This week saw the release of the Trump budget plan. I was disappointed by the coverage of its likely outcomes in the media sources I go to for this kind of story. The budget assumes that the economy will grow at a rate of 3% as a result of the changes proposed. It is assumed that the extreme tax cuts in the American Health Care Act and the further tax cuts Trump wants Congress to afford in a separate bill that we do not have yet will bring about this growth, and that the increased tax revenues from this economic growth spurt will pay for the impact of the Trump budget on the deficit, that the deficit will in fact be reduced. Critics in my media sources have ranged from calling this “unlikely” to “overly optimistic”. It is nothing of the sort. Pardon my French, but this assumption is complete bullshit. I explained part of why in my last post. Tax cuts for the wealthy will go not into the economy, but rather into the financial markets. The rise in the markets that will result will not be sustainable without economic improvements to support it. But it’s much worse than that. To understand why, I would like you to meet John and Mary.
John and Mary are my creations. They are not real, in the sense that I am not talking about actual people I know. But I have named them John and Mary, not, say, Zeb and Lu-Ann, because I want you to take them seriously. John and Mary voted for Trump. They live in western Kentucky, because I wanted to put them in a deep red state that had approved Medicaid expansion. They both work, but they can only afford one used car between them, and hope nothing ever happens to it. So Mary works days at Walmart, while John works the night shift. During the week, they see each other during the time John drives Mary to work. Then John sleeps as much as he can while the kids are at school, and then gets up to be there for them when they get home. John and Mary have two boys. John and Mary work hard, but they rely of SNAP to have enough to feed their family. Mary sometimes has to work on Saturday, so Sunday is the only time the whole family can be together. They go to church in the morning, so only the afternoon is truly theirs. Mary gets human contact during the week from her customers, but for John, church provides a vital lifeline to the outside world. Most of the people they know are coal people. Their families and the families of almost everyone they know had someone who used to make a good living working in the mines.
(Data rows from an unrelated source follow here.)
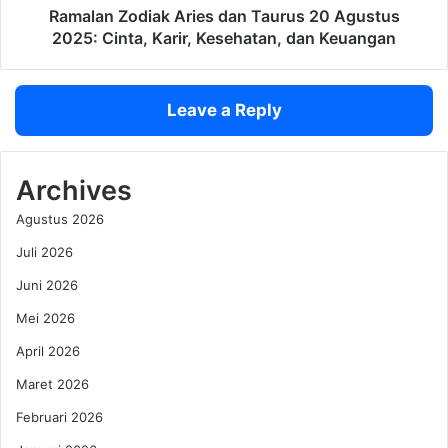
0
d
Ramalan Zodiak Aries dan Taurus 20 Agustus
2
i
2025: Cinta, Karir, Kesehatan, dan Keuangan
5
a
:
k
M
A
Leave a Reply
a
r
k
i
a
e
n
s
Archives
a
d
Agustus 2026
n
a
V
n
Juli 2026
i
T
r
Juni 2026
a
a
u
Mei 2026
l
r
,
u
April 2026
J
s
Maret 2026
a
2
j
0
Februari 2026
a
A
Hillary Clinton, they feel, never cared about those jobs, while Donald Trump spoke to the anger they felt over their loss.
Now we have the new budget proposal. John and Mary don’t have time to try to understand all of the details. They do know that it cuts SNAP, so they will have to make up the difference by doing without something else. They already know that they may need more money from somewhere to cover increased out-of-pocket expenses for their healthcare. Sure, they are basically healthy, so their premiums will go down. But they realize they will not only pay less; they will also get less coverage. But they have not considered the impact on people they know, and what that means to them. Everyone they know will have less money to spend, and will cut back wherever they can. This includes members of their congregation who have pre-existing conditions from the time they spent working in the mines. That means they will spend less at Walmart. John’s job also is in retail, so there will be reduced spending there is well. Although John and Mary have not thought about it, it is possible that one or both of them will be laid off because their employer needs less staff to handle the drop in sales.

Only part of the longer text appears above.